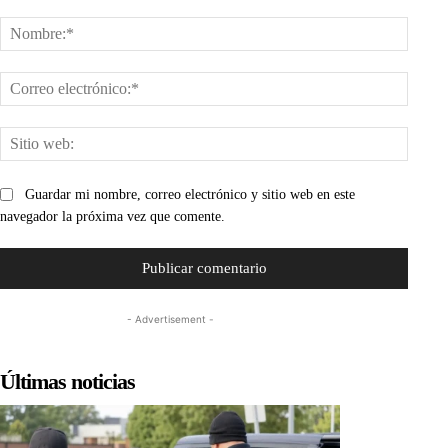
Comentario:
Nombr
Corre
electr
Sitio
web:
Guardar mi nombre, correo electrónico y sitio web en este
navegador la próxima vez que comente.
- Advertisement -
Últimas noticias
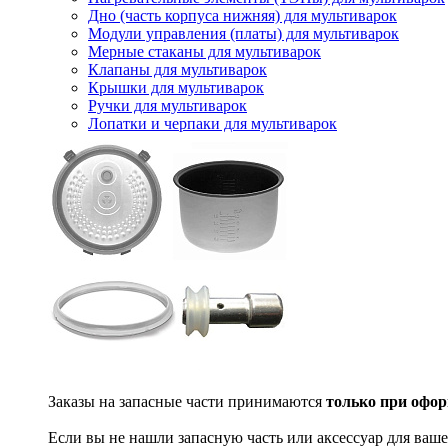
Дно (часть корпуса нижняя) для мультиварок
Модули управления (платы) для мультиварок
Мерные стаканы для мультиварок
Клапаны для мультиварок
Крышки для мультиварок
Ручки для мультиварок
Лопатки и черпаки для мультиварок
Заказы на запасные части принимаются
только при офор
Если вы не нашли запасную часть или аксессуар для ваше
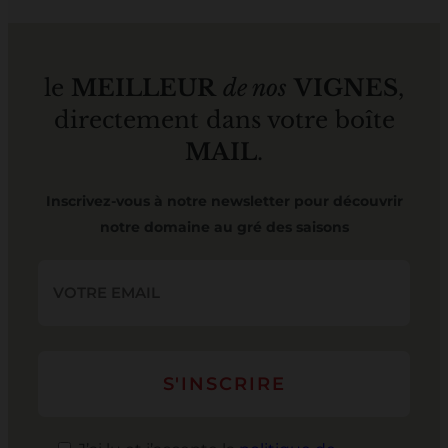
le
MEILLEUR
de nos
VIGNES
,
directement dans votre boîte
MAIL
.
Inscrivez-vous à notre newsletter pour découvrir
notre domaine au gré des saisons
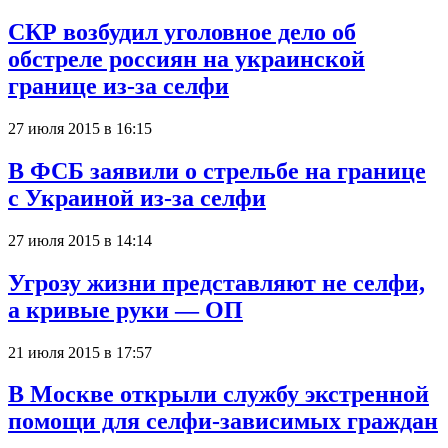
СКР возбудил уголовное дело об
обстреле россиян на украинской
границе из-за селфи
27 июля 2015 в 16:15
В ФСБ заявили о стрельбе на границе
с Украиной из-за селфи
27 июля 2015 в 14:14
Угрозу жизни представляют не селфи,
а кривые руки — ОП
21 июля 2015 в 17:57
В Москве открыли службу экстренной
помощи для селфи-зависимых граждан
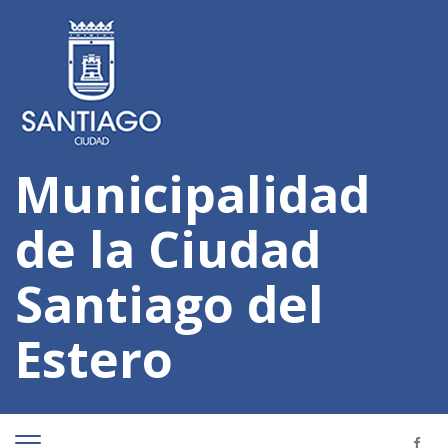
Municipalidad
de la Ciudad
Santiago del
Estero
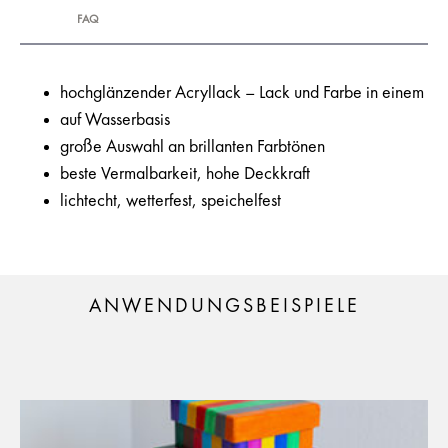
FAQ
hochglänzender Acryllack – Lack und Farbe in einem
auf Wasserbasis
große Auswahl an brillanten Farbtönen
beste Vermalbarkeit, hohe Deckkraft
lichtecht, wetterfest, speichelfest
ANWENDUNGSBEISPIELE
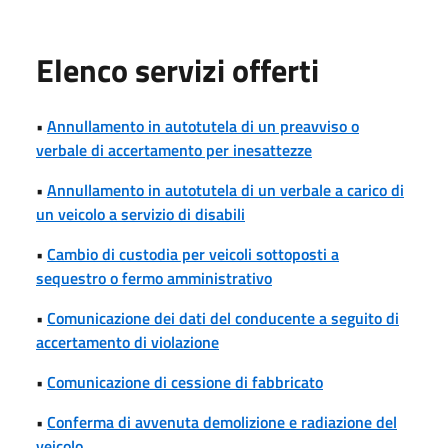
Elenco servizi offerti
•
Annullamento in autotutela di un preavviso o
verbale di accertamento per inesattezze
•
Annullamento in autotutela di un verbale a carico di
un veicolo a servizio di disabili
•
Cambio di custodia per veicoli sottoposti a
sequestro o fermo amministrativo
•
Comunicazione dei dati del conducente a seguito di
accertamento di violazione
•
Comunicazione di cessione di fabbricato
•
Conferma di avvenuta demolizione e radiazione del
veicolo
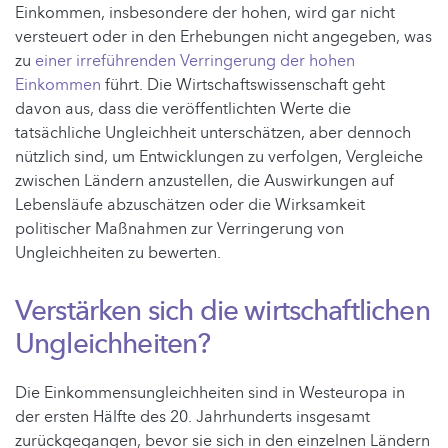
Einkommen, insbesondere der hohen, wird gar nicht
versteuert oder in den Erhebungen nicht angegeben, was
zu
einer irreführenden Verringerung der hohen
Einkommen
führt. Die Wirtschaftswissenschaft geht
davon aus, dass die veröffentlichten Werte die
tatsächliche Ungleichheit unterschätzen, aber dennoch
nützlich sind, um Entwicklungen zu verfolgen, Vergleiche
zwischen Ländern anzustellen, die Auswirkungen auf
Lebensläufe abzuschätzen oder die Wirksamkeit
politischer Maßnahmen zur Verringerung von
Ungleichheiten zu bewerten.
Verstärken sich die wirtschaftlichen
Ungleichheiten?
Die Einkommensungleichheiten sind in Westeuropa in
der ersten Hälfte des 20. Jahrhunderts insgesamt
zurückgegangen, bevor sie sich in den einzelnen Ländern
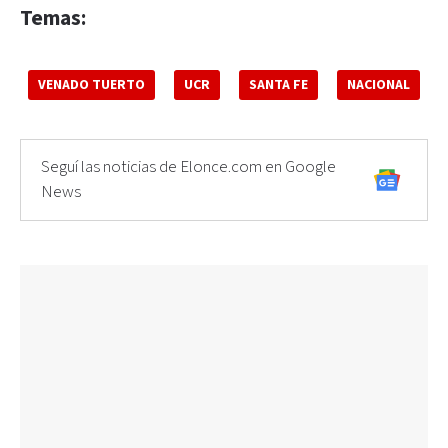
Temas:
VENADO TUERTO
UCR
SANTA FE
NACIONAL
Seguí las noticias de Elonce.com en Google
News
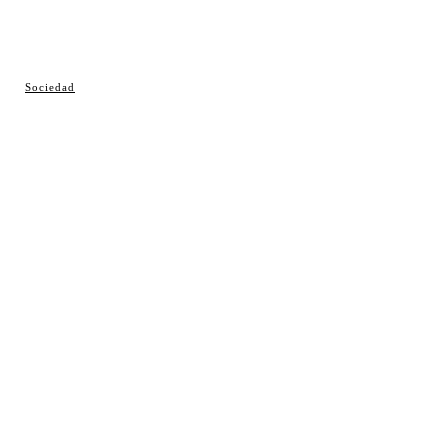
© Cosladaweb 2026
Sociedad
Hecho en Coslada ♥ by JavierAlquimia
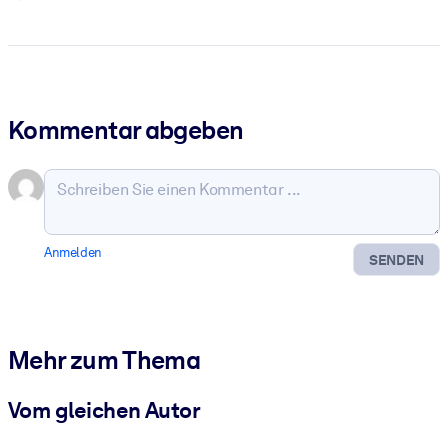
Kommentar abgeben
Anmelden
SENDEN
Mehr zum Thema
Vom gleichen Autor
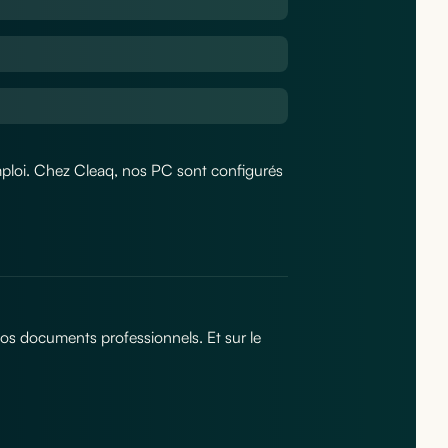
emploi. Chez Cleaq, nos PC sont configurés
vos documents professionnels. Et sur le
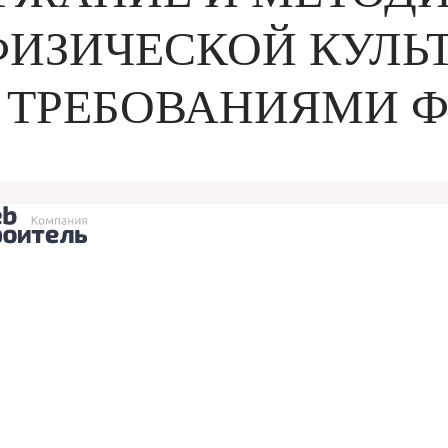
ИЗИЧЕСКОЙ КУЛЬ
 ТРЕБОВАНИЯМИ 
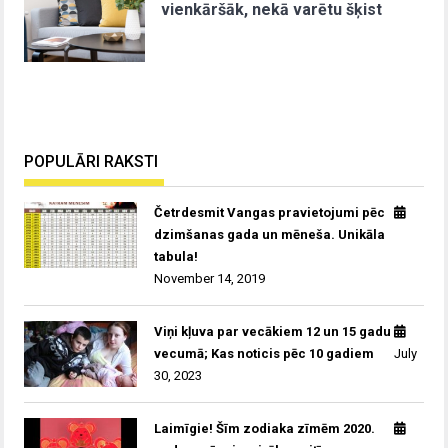
vienkāršāk, nekā varētu šķist
POPULĀRI RAKSTI
Četrdesmit Vangas pravietojumi pēc
dzimšanas gada un mēneša. Unikāla
tabula!
November 14, 2019
Viņi kļuva par vecākiem 12 un 15 gadu
vecumā; Kas noticis pēc 10 gadiem
July
30, 2023
Laimīgie! Šīm zodiaka zīmēm 2020.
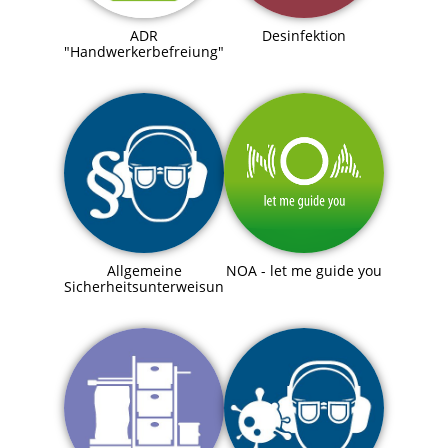
ADR
Desinfektion
"Handwerkerbefreiung"
Allgemeine
NOA - let me guide you
Sicherheitsunterweisung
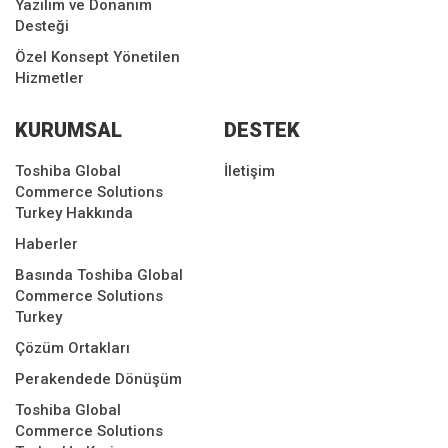
Yazılım ve Donanım
Desteği
Özel Konsept Yönetilen
Hizmetler
KURUMSAL
DESTEK
Toshiba Global
İletişim
Commerce Solutions
Turkey Hakkında
Haberler
Basında Toshiba Global
Commerce Solutions
Turkey
Çözüm Ortakları
Perakendede Dönüşüm
Toshiba Global
Commerce Solutions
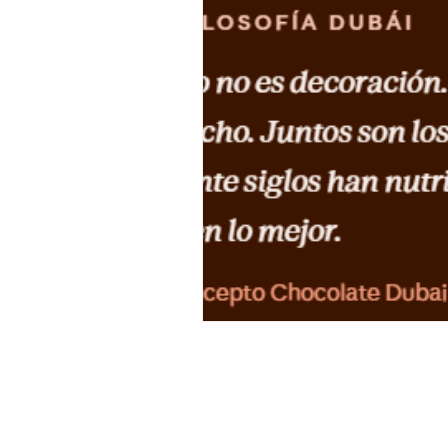
HORARIO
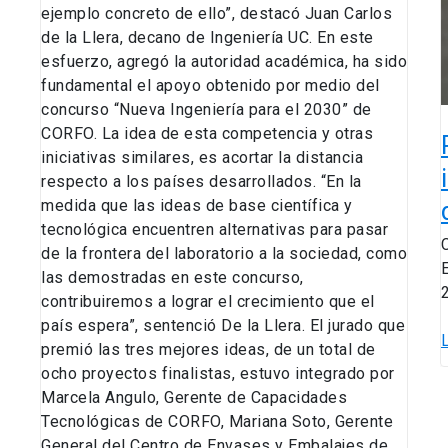
ejemplo concreto de ello”, destacó Juan Carlos
de la Llera, decano de Ingeniería UC. En este
esfuerzo, agregó la autoridad académica, ha sido
fundamental el apoyo obtenido por medio del
concurso “Nueva Ingeniería para el 2030” de
CORFO. La idea de esta competencia y otras
iniciativas similares, es acortar la distancia
respecto a los países desarrollados. “En la
medida que las ideas de base científica y
tecnológica encuentren alternativas para pasar
de la frontera del laboratorio a la sociedad, como
las demostradas en este concurso,
contribuiremos a lograr el crecimiento que el
país espera”, sentenció De la Llera. El jurado que
premió las tres mejores ideas, de un total de
ocho proyectos finalistas, estuvo integrado por
Marcela Angulo, Gerente de Capacidades
Tecnológicas de CORFO, Mariana Soto, Gerente
General del Centro de Envases y Embalajes de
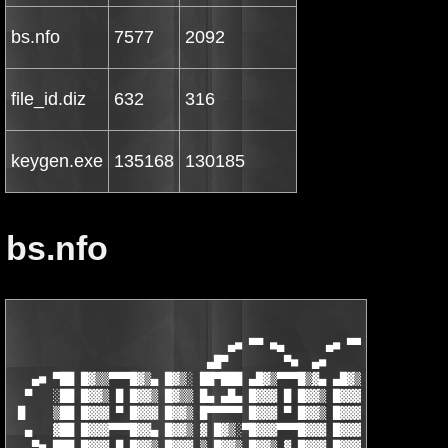
bs.nfo
7577
2092
file_id.diz
632
316
keygen.exe
135168
130185
bs.nfo
                                                    ▄

                               ▄■ ▀▀ ■▄      ▄■ ▀▀▓▀           
                            ▄█▀        ▀■  ▄■                  
   ▄■ ▀██ █▓▒▒▀▀▀█▓▒▄ █▓▒░ ██▀███ ▄█▓▒▀▀▀█▒▓▄ ▄█▓▒▀▀▀█▓▒▄ █▓▒░ 
  ▀   ░██ █▓▓▒ █ █▓▓▒ █▓▒▒ █▄ ▄█▄ █▓▓▓ █ █▓▓▒ █▓▓▓ ░ █▓▒░ █▓▓▒ 
 █    ▒██ █▓▓▓ ▀ █▓▓▓ █▓▓▒ █▀▀▀▀▀ █▓▓▓ ▀ █▓▓▒ █▓▓▓ ▒      █▓▓▓ 
  ▄   ▓██ █▓▓▓▀▀▀█▓▓▄ █▓▓▒ ▓ █▓▒░▀█▓▓▓▀▀▀█▓▓▓ █▓▓▓ ▓ █▓▒░▀█▓▓▓▀
   ▀■ ███ █▓▓▓ █ █▓▓▒ █▓▓▓ ▒ █▓▓▒ █▓▓▒ ▓ █▓▓▓ █▓▓▓ █ █▓▓▒ █▓▓▒ 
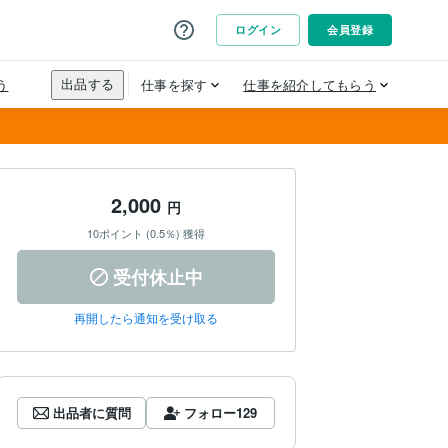
2,000
円
10ポイント (0.5％) 獲得
受付休止中
再開したら通知を受け取る
出品者に質問
フォロー
129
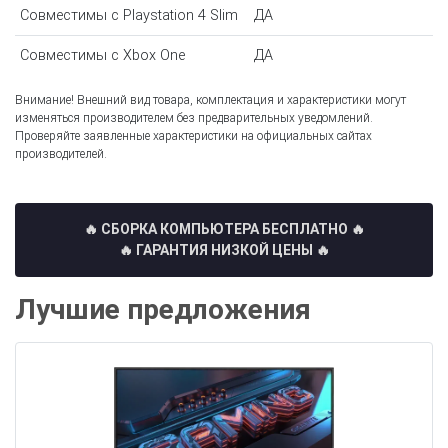
Совместимы с Playstation 4 Slim
ДА
Совместимы с Xbox One
ДА
Внимание! Внешний вид товара, комплектация и характеристики могут
изменяться производителем без предварительных уведомлений.
Проверяйте заявленные характеристики на официальных сайтах
производителей.
🔥 СБОРКА КОМПЬЮТЕРА БЕСПЛАТНО
🔥
🔥 ГАРАНТИЯ НИЗКОЙ ЦЕНЫ 🔥
Лучшие предложения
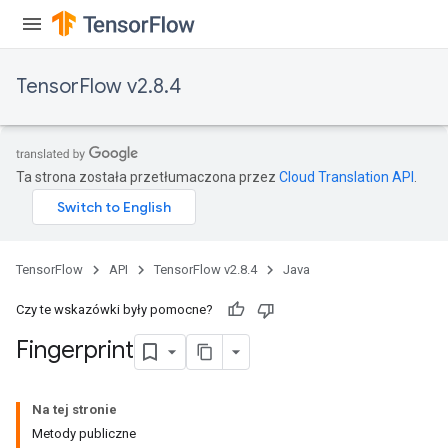
TensorFlow v2.8.4
Ta strona została przetłumaczona przez
Cloud Translation API
.
TensorFlow
API
TensorFlow v2.8.4
Java
Czy te wskazówki były pomocne?
Fingerprint
Na tej stronie
Metody publiczne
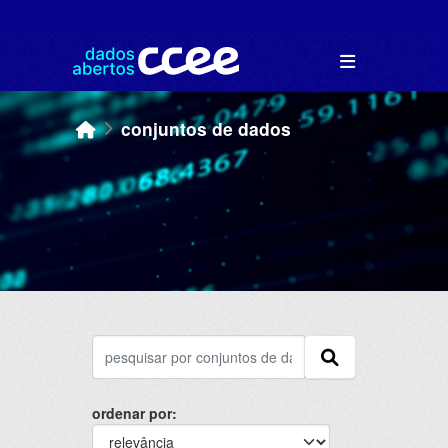
Skip to main content
conjuntos de dados
ordenar por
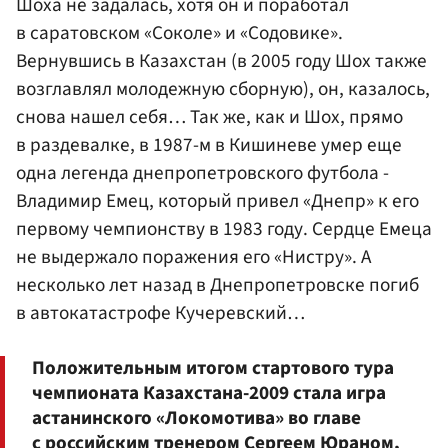
Шоха не задалась, хотя он и поработал
в саратовском «Соколе» и «Содовике».
Вернувшись в Казахстан (в 2005 году Шох также
возглавлял молодежную сборную), он, казалось,
снова нашел себя… Так же, как и Шох, прямо
в раздевалке, в 1987-м в Кишиневе умер еще
одна легенда днепропетровского футбола -
Владимир Емец, который привел «Днепр» к его
первому чемпионству в 1983 году. Сердце Емеца
не выдержало поражения его «Нистру». А
несколько лет назад в Днепропетровске погиб
в автокатастрофе Кучеревский…
Положительным итогом стартового тура
чемпионата Казахстана-2009 стала игра
астанинского «Локомотива» во главе
с российским тренером
Сергеем Юраном
,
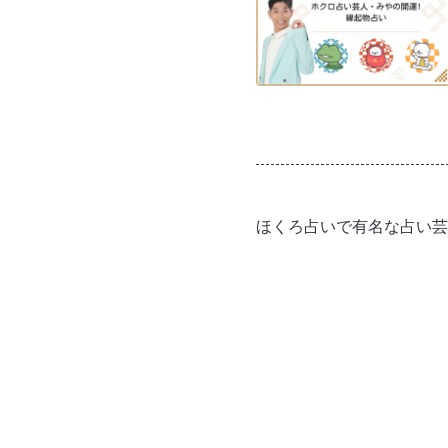
ほくろ占いで有名な占い芸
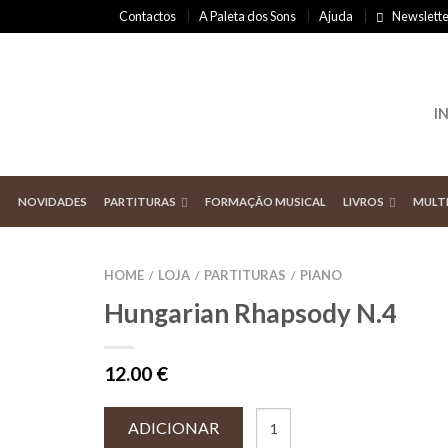
Contactos
A Paleta dos Sons
Ajuda
Newslette
I
NOVIDADES
PARTITURAS
FORMAÇÃO MUSICAL
LIVROS
MULT
HOME
LOJA
PARTITURAS
PIANO
/
/
/
Hungarian Rhapsody N.4
12.00
€
ADICIONAR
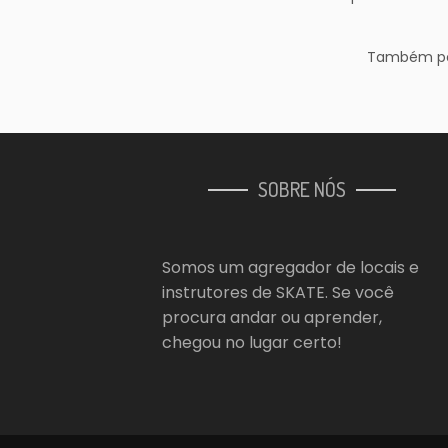
Também pode
SOBRE NÓS
Somos um agregador de locais e
instrutores de SKATE. Se você
procura andar ou aprender,
chegou no lugar certo!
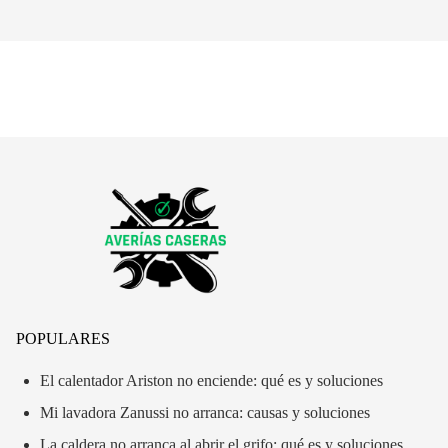
POPULARES
El calentador Ariston no enciende: qué es y soluciones
Mi lavadora Zanussi no arranca: causas y soluciones
La caldera no arranca al abrir el grifo: qué es y soluciones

> **DIRECTIONS**
Output, exactly as written, only the lines from the beginning of the listing through the line containing "только при офор", both included, and no pictures.

> **YOUR SOLUTION**
Comentario:
Nombr
Corre
electr
Sitio
web:
Guardar mi nombre, correo electrónico y sitio web en este
navegador la próxima vez que comente.
- Advertisement -
Últimas noticias
Дно (часть корпуса нижняя) для мультиварок
Модули управления (платы) для мультиварок
Мерные стаканы для мультиварок
Клапаны для мультиварок
Крышки для мультиварок
Ручки для мультиварок
Лопатки и черпаки для мультиварок
Заказы на запасные части принимаются
только при офор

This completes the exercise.